William Bagshawe (1628-1702)

William Bagshawe was born in the village of Litton on January 17, 1627-28. He was educated at country schools and under Mr Rowlandson's ministry at Bakewell and Mr Bourne of Ashover he "absorbed very deep religious impressions". He later attended Cambridge University where he took his BA Degree in 1646. William possessed a strong desire to enter the ministry, although some of his friends tried to dissuade him and suggested he should follow some other occupation. He ignored this advice and preached his first sermon at Wormhill, where he remained for three months. In 1649 he moved to Attercliffe, Sheffield, as he felt the need for a wider experience and became assistant minister to Mr James Fisher (who was also subsequently to be ejected from Sheffield Parish Church and founded Upper Chapel).

On New Years Day 1650-1, he was ordained by the presbytery at Chesterfield by the laying on of hands. In the following summer he married Agnes daughter of Peter Barker of Darley. Early in the year 1652 he was appointed as Vicar of Glossop where he worked happily for the next ten and a half years and would have continued to do so if not for the passing of the second Act of Uniformity in 1662, which resulted in the ejection of 1700 of the Clergy of the Church of England. He was one of many who refused to conform and lost the work he loved most, his home and his living. However, it seems that Bagshawe was prepared to risk further persecution as he could not bring himself to give up his work completely and went from village to village and house to house preaching the word to anyone who would listen.

During the reign of Charles II and James II, the rejected ministers suffered a great deal of persecution and it is said that in the reign of Charles II alone, 8,000 non-conformists died in prison. Because of William's choice of the ministry despite friends' advice, he was partially disinherited by his family. After the Great Ejection, he was in constant fear of fines and imprisonment and so was obliged to act with great caution. Every Sunday morning and afternoon he attended the parish church at Chapel en-le-Frith, but in the evening he held service privately in his own home and elsewhere. After the Declaration of Indulgence in 1672 (which repealed earlier Acts against non-conformists) he took out a licence to preach and then began the most important work in his life. Travelling mostly on horse-back through the valleys of the wild peak country, he visited the people of Glossop once a month and as a result of his previous work founded no less than nine congregations among the scattered villages of Great Hucklow, Bradwell, Chelmorton, Ashford, Charlesworth, Stoney Middleton, Chinley, Tideswell and Bank End.

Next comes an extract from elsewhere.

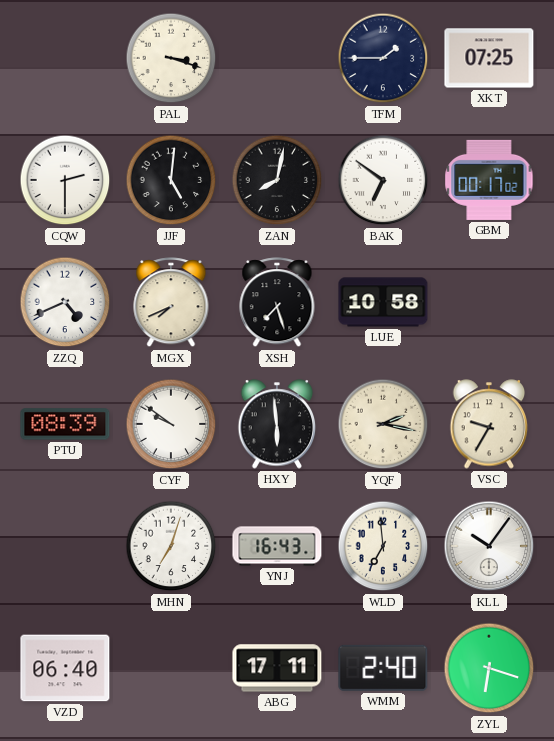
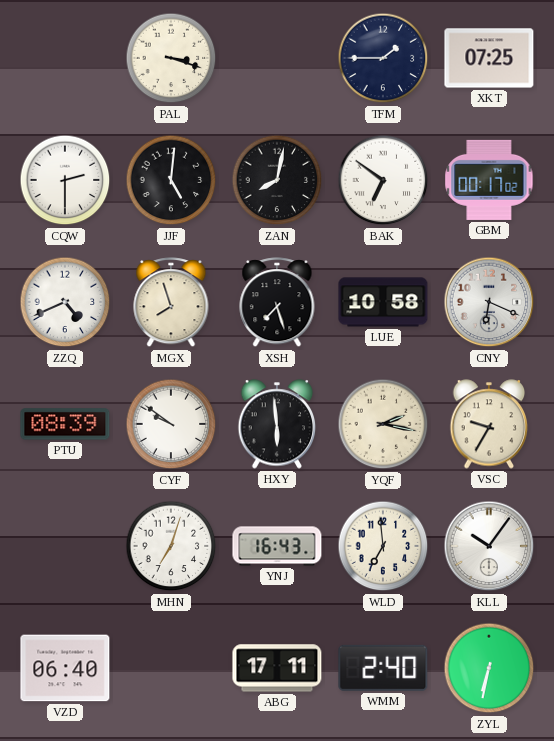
MGX: 7:41 -> 7:57
CNY: none -> 6:19
ZYL: 6:18 -> 6:32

As a result of the "Toleration Act" of 1689, all dissenting preachers were required to take the oaths and subscribe all the articles of religion (excepting 34th, 35th and 36th) before Quarter Sessions or otherwise be liable to prosecution under the Conventicle and Uniformity Acts of Charles II. William Bagshawe took these oaths in 1689. He lived at the new family home at Ford Hall for the rest of his life, but the Hall at Great Hucklow belonging to his brother John became his temporary residence during the time when he was establishing congregations in that area. The "Toleration Act of 1689" also required the registration of meeting places, and the records show that the Hall at Great Hucklow was one of these, having been registered by his brother John Bagshawe in 1689 (meeting places at this time were almost all dwelling houses). The Great Hucklow congregation was officially established in 1696, which was probably by no coincidence the same year that John Bagshawe became High Sheriff of the county.

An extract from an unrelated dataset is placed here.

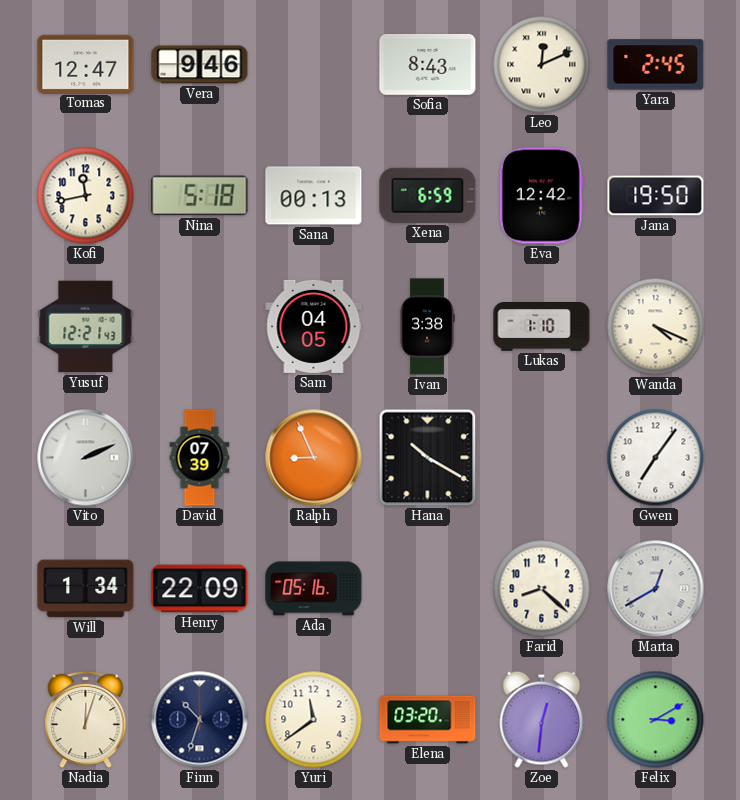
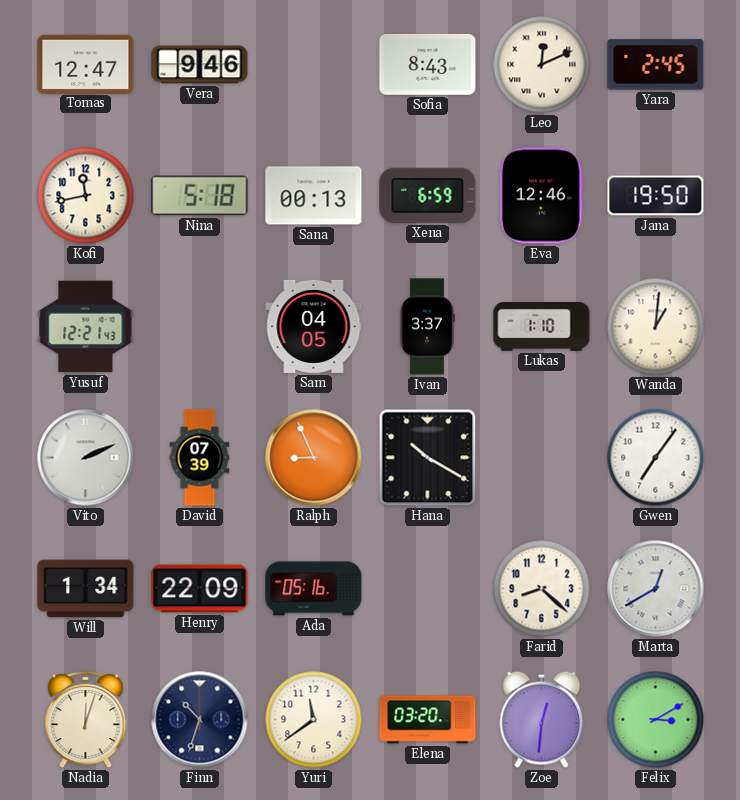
Eva: 12:42 -> 12:46
Ivan: 3:38 -> 3:37
Wanda: 4:19 -> 1:01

Concerning his private life, the Apostle of the Peak is said to have kept a constant guard on his heart at all times and to have attained such a degree of grace that few arrive at. As a son he was most dutiful to his parents; as a master he was kind and considerate; as a husband he was loving and affectionate and as a father he was anxious for the moral and spiritual welfare of his children. In personal appearance and manner he is said to have been most saintly, and his earnest and reverent ways were said to have laid a restraint on his adversaries. There is a story of two informers who went to disturb him, but who later confessed that his countenance struck terror into them, and one of them before he died often sent to him for his pardon and prayers.

William Bagshawe published several volumes of practical divinity, mostly the substance of sermons, and a treatise of great interest entitled "De Spiritualibus Pecci: notes or notices concerning the work of God and some that have been workers together with him in the High Peak".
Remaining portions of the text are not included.